Well, you probably have already guessed what happened next. In fine buried-treasure style, they lost track of where they stashed the two cans. Neither of them returned for many years — they already had five years’ worth on which to live, and it just didn’t seem worth the trouble.
It wasn’t until 20 years later, in 1873, that Peter, by then the only surviving brother (Charles had died in England), came back to the Coquille to “withdraw” his gold.
Peter found the entire landscape so utterly changed that he had no idea where to even start looking for the distinctive cedar-tree stump under which he’d stashed the cans. There were places where the Randolph Trail had changed completely, with old sections overgrown and barely discernible; there were other parts that had been burned over by a forest fire, which had destroyed all the snags, stumps, and other dry wood in its path.
Peter got some friends to help him, promising to split the gold with them, but their efforts were in vain. Other members of the Randolph community joined in as well. But, nobody found the gold, and after a decade or so, the whole thing simmered down into one of those little bits of local legend.
FIFTY MORE YEARS went by. Then, in 1922, Peter Grouleaux’s granddaughter, Lillie Tully, came to town. She had a try for the gold as well, enlisting the help of a local timber cruiser. But after a year or so of hunting, they too were disappointed.
A few years later, in 1931, a rumor started circulating — a very credible one, later given added weight by an article in the Portland Oregonian newspaper — that the treasure had been found. According to the rumor, a young couple out prospecting had spotted a rusty gun barrel sticking out from under an old stump and investigated. They’d found two old gunpowder cans containing 150 pounds of fine gold. After that, the two had left the area as quickly as possible, because the gold had been on private land and they were afraid if anyone knew where they’d gotten it, the landowner and possibly Lillie Tully would try to claim it.
So, was this rumor true? Maybe. The amount of gold found doesn’t quite line up -- 150 pounds of gold at 1853 prices was worth $51,000, not $40,000. But even if the rumor was true, it likely wasn’t the same gold. Painted metal cans of the type gunpowder was sold in don’t last 75 years in the Coast Range; the containers would have rusted to nothing in just a few decades.
In any case, it remains possible, if not particularly likely, that the contents of the original powder cans are still there, buried under the forest duff in a random spot in the middle of the forest — a cache of fine flour gold that would be worth $3.7 million today.
But rather than tromping through the forest looking for this bonanza, modern-day gold miners would probably be better advised to head for the beach from which it originally came.
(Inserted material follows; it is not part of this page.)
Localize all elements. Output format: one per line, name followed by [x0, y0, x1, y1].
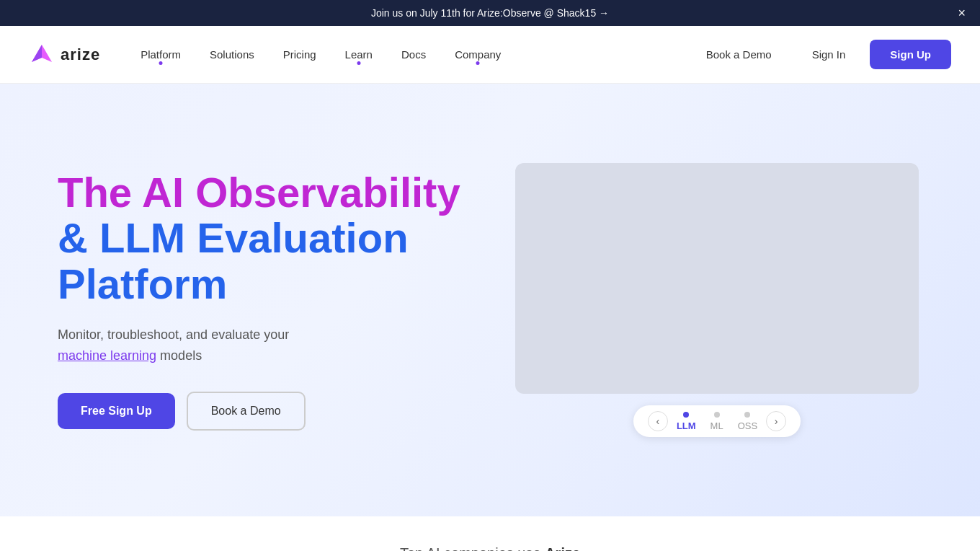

The black sands of Oregon’s beaches are still full of fine flour gold, especially in places that are far away from streams and creeks that supply the water needed to pan or sluice them. It’s hard work, and not very remunerative; but you can still get gold out of black-sand layers all along the South Coast today, especially in the more southerly, out-of-the-way beaches near Ophir, Pistol River, Port Orford, and of course Gold Beach.